The energy comparison is staggering. The human brain operates on roughly 20 watts, less power than a light bulb, while processing sensory input, maintaining consciousness, controlling motor functions, and generating thoughts simultaneously. GPT-4, meanwhile, requires 100 to 1,000 times more power to produce a fraction of the brain’s output, and that’s just for language generation, no vision, no motor control, no real-time learning.

This isn’t just about energy costs. It reveals something fundamental about the underlying architectures. The brain achieves its remarkable capabilities through billions of years of evolutionary optimisation, while current AI systems are essentially brute-forcing their way to “intelligence” through massive computational power.

Learning Gap

Perhaps most critically, the brain continuously updates its “model” at virtually zero additional energy cost. Every conversation you have, every experience you encounter, seamlessly integrates into your existing knowledge without requiring a complete system rebuild. You learn your friend’s new phone number, adjust to a changed commute route, or pick up a new skill, all while maintaining everything you already knew.

LLMs, by contrast, require hundreds of billions of dollars and the equivalent of nuclear power plants to incorporate new information through retraining. They cannot learn from individual conversations or adapt to new information without starting the entire training process from scratch. This inability to learn continuously isn’t just a technical limitation: it represents a fundamental gap between how biological and artificial intelligence currently operate. Until we solve this problem, claims of approaching human-level AGI remain premature.

From a raw numbers perspective, we are orders of magnitude off from the size, scale, efficiency and flexibility needed for AI models to reach human parity. However, there is an argument that model size is growing exponentially and it may only take a few years for models to catch up to human scale (ignoring the flexibility gap between parameters and neurons and ignoring efficiency).
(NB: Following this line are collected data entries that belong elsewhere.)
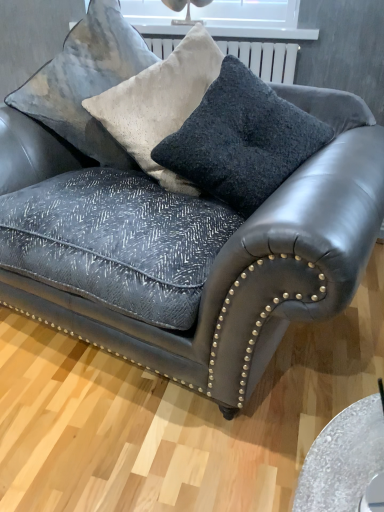 Question: Which direction should I rotate to face velvet textured pillow at upper center, the first throw pillow from the left, — up or down?

Choices:
 (A) up
 (B) down

Answer: (A)

Question: Can you confirm if dark gray textured cushion at center, arranged as the 2th throw pillow when viewed from the left, is shorter than velvet textured pillow at upper center, the first throw pillow from the left?

Choices:
 (A) no
 (B) yes

Answer: (B)

Question: Is dark gray textured cushion at center, arranged as the 2th throw pillow when viewed from the left, taller than velvet textured pillow at upper center, the first throw pillow from the left?

Choices:
 (A) yes
 (B) no

Answer: (B)

Question: From the image's perspective, is dark gray textured cushion at center, the first throw pillow in the right-to-left sequence, located beneath velvet textured pillow at upper center, placed as the second throw pillow when sorted from right to left?

Choices:
 (A) no
 (B) yes

Answer: (B)

Question: From the image's perspective, is dark gray textured cushion at center, the first throw pillow in the right-to-left sequence, above velvet textured pillow at upper center, placed as the second throw pillow when sorted from right to left?

Choices:
 (A) no
 (B) yes

Answer: (A)

Question: Is dark gray textured cushion at center, arranged as the 2th throw pillow when viewed from the left, located outside velvet textured pillow at upper center, the first throw pillow from the left?

Choices:
 (A) no
 (B) yes

Answer: (A)

Question: Does dark gray textured cushion at center, the first throw pillow in the right-to-left sequence, come in front of velvet textured pillow at upper center, placed as the second throw pillow when sorted from right to left?

Choices:
 (A) yes
 (B) no

Answer: (A)

Question: Is velvet cushion at upper center inside dark gray textured cushion at center, arranged as the 2th throw pillow when viewed from the left?

Choices:
 (A) yes
 (B) no

Answer: (B)

Question: Does dark gray textured cushion at center, arranged as the 2th throw pillow when viewed from the left, have a lesser width compared to velvet cushion at upper center?

Choices:
 (A) no
 (B) yes

Answer: (B)

Question: Is dark gray textured cushion at center, the first throw pillow in the right-to-left sequence, turned away from velvet cushion at upper center?

Choices:
 (A) no
 (B) yes

Answer: (A)

Question: From a real-world perspective, is dark gray textured cushion at center, the first throw pillow in the right-to-left sequence, located beneath velvet cushion at upper center?

Choices:
 (A) yes
 (B) no

Answer: (A)

Question: From a real-world perspective, is dark gray textured cushion at center, arranged as the 2th throw pillow when viewed from the left, on top of velvet cushion at upper center?

Choices:
 (A) yes
 (B) no

Answer: (B)

Question: Does dark gray textured cushion at center, arranged as the 2th throw pillow when viewed from the left, appear on the left side of velvet cushion at upper center?

Choices:
 (A) yes
 (B) no

Answer: (B)

Question: Is velvet cushion at upper center closer to the viewer compared to velvet textured pillow at upper center, the first throw pillow from the left?

Choices:
 (A) no
 (B) yes

Answer: (A) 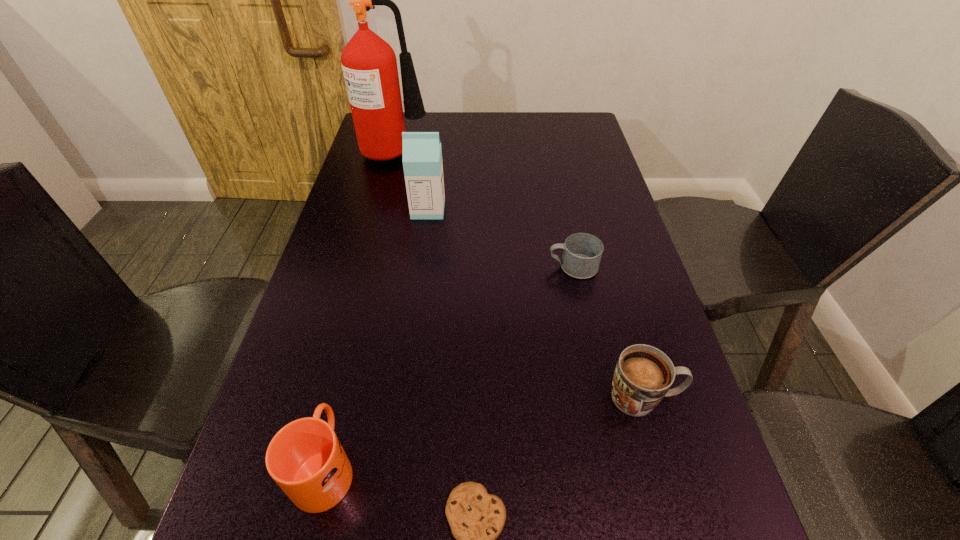 Find the location of a particular element. This screenshot has width=960, height=540. fire extinguisher is located at coordinates (369, 64).

This screenshot has height=540, width=960. I want to click on the tallest object, so click(369, 64).

Find the location of a particular element. This screenshot has height=540, width=960. the second farthest object is located at coordinates (422, 154).

What are the coordinates of `the second tallest object` in the screenshot? It's located at (422, 154).

Identify the location of the leftmost mug. The image size is (960, 540). (305, 458).

Where is `the nearest mug`? This screenshot has height=540, width=960. the nearest mug is located at coordinates (305, 458).

You are a GUI agent. You are given a task and a screenshot of the screen. Output one action in this format:
    pyautogui.click(x=<x>, y=<y>)
    Task: Click on the fourth tallest object
    
    Given the screenshot: What is the action you would take?
    pyautogui.click(x=643, y=376)

Identify the location of the third nearest object. (643, 376).

Identify the location of the fifth tallest object. (582, 252).

At what (x,y) coordinates should I click in order to perform the action: click on the shortest mug. Please return your answer as a coordinate pair (x, y). The width and height of the screenshot is (960, 540). Looking at the image, I should click on (582, 252).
But we are already seeing significant plateauing of model performance simply from adding more parameters or data. The amount of high-quality data in the world is finite , and furthermore, data quality is deteriorating as the vast majority of new internet content is now AI-generated, leading to a risk of progressively worse models through what’s known as “model collapse”, a concept I wrote about previously . As such, there is no clear path to reaching the next levels of intelligence through current approaches.

I know many brilliant well-funded people are working on these problems (and know many of these folks myself), and I’m willing to bet there will be major breakthroughs in the coming years. But reaching human-scale AGI will still take considerable time, and we have certainly not “crossed the event horizon.”

I think it’s extremely dangerous for people like Altman to make such claims. This rhetoric leads to both irrational fear and over-inflated expectations of what AI can currently achieve, which, to be clear, is already quite a lot. Obviously, these statements serve strategic purposes: influencing public policy, claiming “winner status” in a hyper-competitive race, and generating headlines. But they distract from the real work at hand.

From an AI founder, scientist, and investor perspective, here’s my view: AI is already transforming the world and OpenAI, despite what I consider dubious IP and copyright practices, has made significant contributions to that transformation. But does it really matter what exact benchmark score the latest model achieves? What matters more is how existing technology can improve our lives.

The question we should be asking isn’t whether we’ve crossed some arbitrary, marketing-driven threshold of “event horizon.” Instead, we should focus on how to use this powerful technology responsibly: to solve real problems rather than create new ones.

Let’s stay grounded. Focus on scientific facts, not hype. Focus on practical use cases that AI can genuinely achieve today. Focus on AI safety, trust and governance. Most importantly, focus on building AI that betters humanity rather than generating more clickbait and confusion.